Here is where the free-energy gurus, however, have their fun. Our current understanding of quantum effects predicts that there is an infinite amount of this zero-point energy in the vacuum. Imagine if we could somehow tap into that energy – infinite free energy. You can see why this is an exciting idea.

There are two problems with zero-point energy as a source of free energy, however. The first is that there almost certainly is not an infinite amount of zero-point energy in the vacuum. If there were, then relativity predicts that space-time would be infinitely curved in on itself by this energy, which it obviously isn’t. In another article for Scientific American, physicist Matt Visser explains:

Observation indicates that in our universe the grand total vacuum energy is extremely small and quite possibly exactly zero. Many theorists suspect that the total vacuum energy is exactly zero.

Visser also explains that the total quantum energy in the vacuum is a property of the universe known as the cosmological constant. He explains:

From a particle physics point of view, however, these limits are extremely stringent: the cosmological constant is more than 10(-123) times smaller than one would naively estimate from particle physics equations. The cosmological constant could quite plausibly be exactly zero. (Physicists are still arguing on this point.) Even if the cosmological constant is not zero it is certainly small on a particle-physics scale, small on a human-engineering scale, and too tiny to be any plausible source of energy for human needs–not that we have any good ideas on how to accomplish large-scale manipulations of the cosmological constant anyway.

The total amount of zero-point energy therefore ranges from exceedingly tiny to precisely zero. It is clearly not infinite, and it is not even a usable amount.

The second problem is that it is impossible to tap into this zero-point energy as a source of usable energy. This is because, by definition, zero point energy is the minimum energy state. Again from SA:

“The zero-point energy cannot be harnessed in the traditional sense. The idea of zero-point energy is that there is a finite, minimum amount of motion (more accurately, kinetic energy) in all matter, even at absolute zero. For example, chemical bonds continue to vibrate in predictable ways. But releasing the energy of this motion is impossible, because then the molecule would be left with less than the minimum amount that the laws of quantum physics require it to have.”

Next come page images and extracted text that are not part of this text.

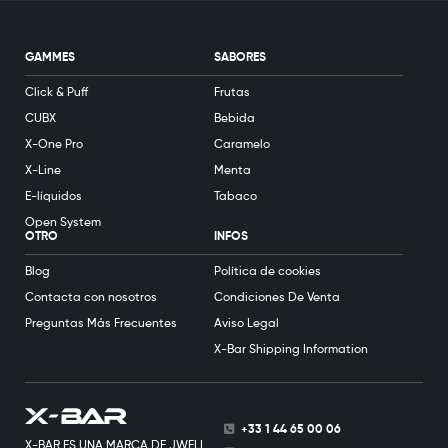
GAMMES
SABORES
Click & Puff
Frutas
CUBX
Bebida
X-One Pro
Caramelo
X-Line
Menta
E-líquidos
Tabaco
Open System
OTRO
INFOS
Blog
Política de cookies
Contacta con nosotros
Condiciones De Venta
Preguntas Más Frecuentes
Aviso Legal
X-Bar Shipping Information
+33 1 44 65 00 06
X-BAR ES UNA MARCA DE JWELL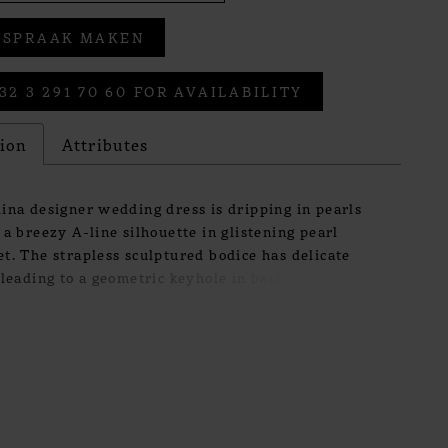
FSPRAAK MAKEN
32 3 291 70 60 FOR AVAILABILITY
tion
Attributes
ina designer wedding dress is dripping in pearls
 a breezy A-line silhouette in glistening pearl
t. The strapless sculptured bodice has delicate
 leading to a geometric keyhole in back. The
e bishop sleeves have matching pearl beading with
ick ups for a tiered effect.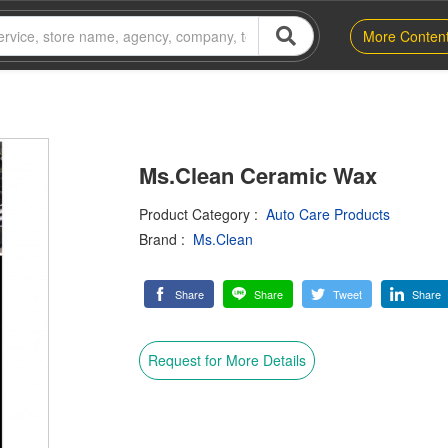
More Conten
Ms.Clean Ceramic Wax
Product Category
:
Auto Care Products
Brand
:
Ms.Clean
Share
Share
Tweet
Share
Request for More Details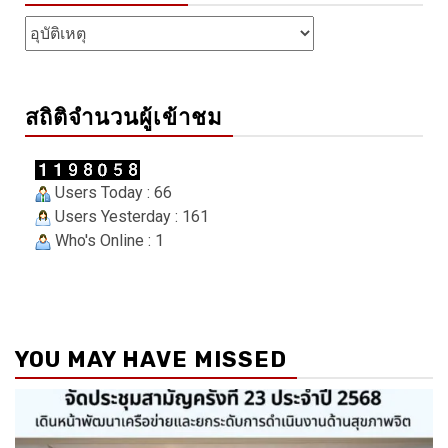
Categories
สถิติจำนวนผู้เข้าชม
Users Today : 66
Users Yesterday : 161
Who's Online : 1
YOU MAY HAVE MISSED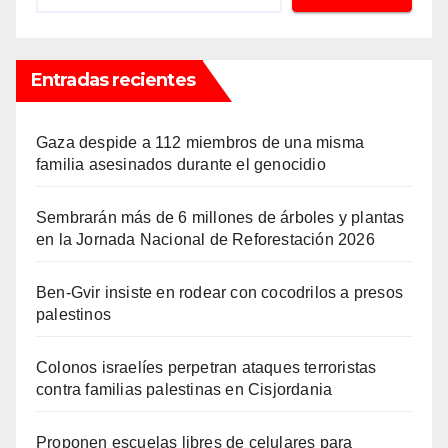
Entradas recientes
Gaza despide a 112 miembros de una misma
familia asesinados durante el genocidio
Sembrarán más de 6 millones de árboles y plantas
en la Jornada Nacional de Reforestación 2026
Ben-Gvir insiste en rodear con cocodrilos a presos
palestinos
Colonos israelíes perpetran ataques terroristas
contra familias palestinas en Cisjordania
Proponen escuelas libres de celulares para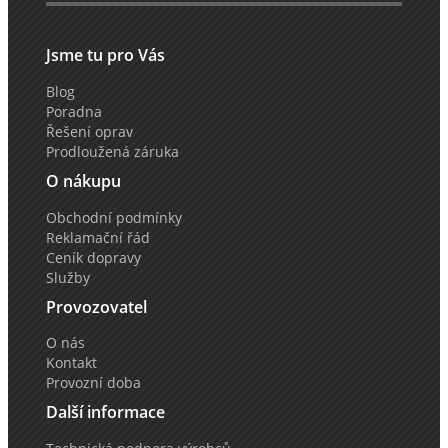
Jsme tu pro Vás
Blog
Poradna
Řešení oprav
Prodloužená záruka
O nákupu
Obchodní podmínky
Reklamační řád
Ceník dopravy
Služby
Provozovatel
O nás
Kontakt
Provozní doba
Další informace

So, if zero point energy is a real thing rather than just a convenient mathematical artifact, the amount of energy it represents is too small to be of any use, and we could never tap into that small amount of energy anyway because by definition it is the lowest energy state that can exist.

None of this stops free energy enthusiasts from thinking that the Casimir effect proves that zero-point energy is real and a potential source of free energy. Again from the blog linked to above:

The implications of this are far reaching and have been written about extensively within theoretical physics by researchers all over the world. Today, we are beginning to see that these concepts are not just theoretical, but instead very practical and simply very suppressed.

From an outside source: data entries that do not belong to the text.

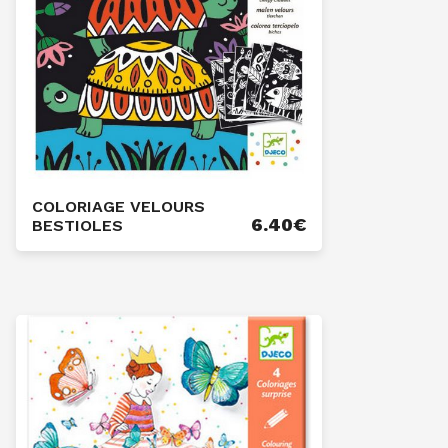
COLORIAGE VELOURS
6.40
€
BESTIOLES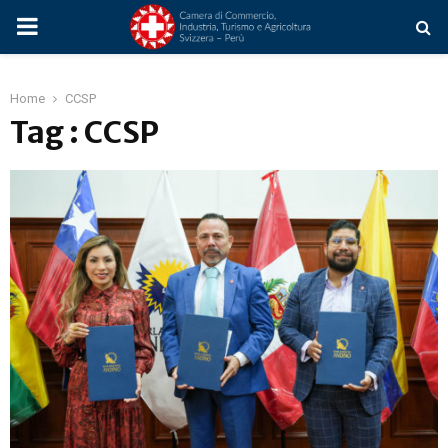
PRIMARY
MENU
Home
CCSP
Tag : CCSP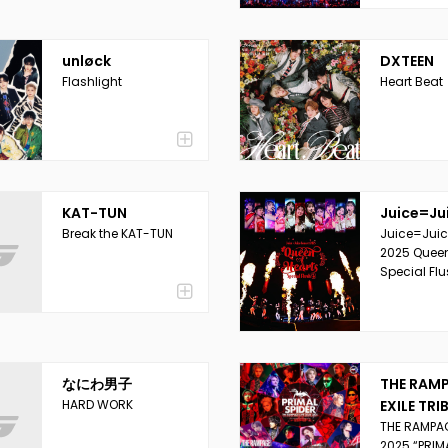
unløck
DXTEEN
Flashlight
Heart Beat
KAT-TUN
Juice=Ju
Break the KAT-TUN
Juice=Juic
2025 Queen
Special Fl
なにわ男子
THE RAM
HARD WORK
EXILE TRI
THE RAMPAG
2025 “PRIM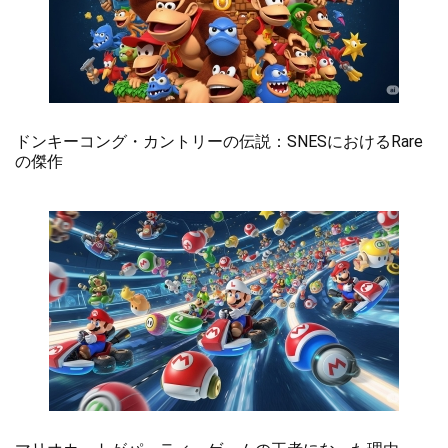
ドンキーコング・カントリーの伝説：SNESにおけるRare
の傑作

Suppressed? You can Google it and find all the information you could ever want. How is this information suppressed?

Conclusion

To summarize, it seems that zero-point energy gurus are only looking at a small slice of the physics. They see the equations for zero-point energy as it relates to electromagnetic fields, for example, and get all excited when the equations show infinite energy. However, physicists understand the full picture – when you look at all the stuff in the universe, these mathematical artifacts all average out to zero. Maybe there is a tiny residue of minimum energy left over, but you could never tap into it anyway.

There is no conspiracy – just a willful misunderstanding of complex physics.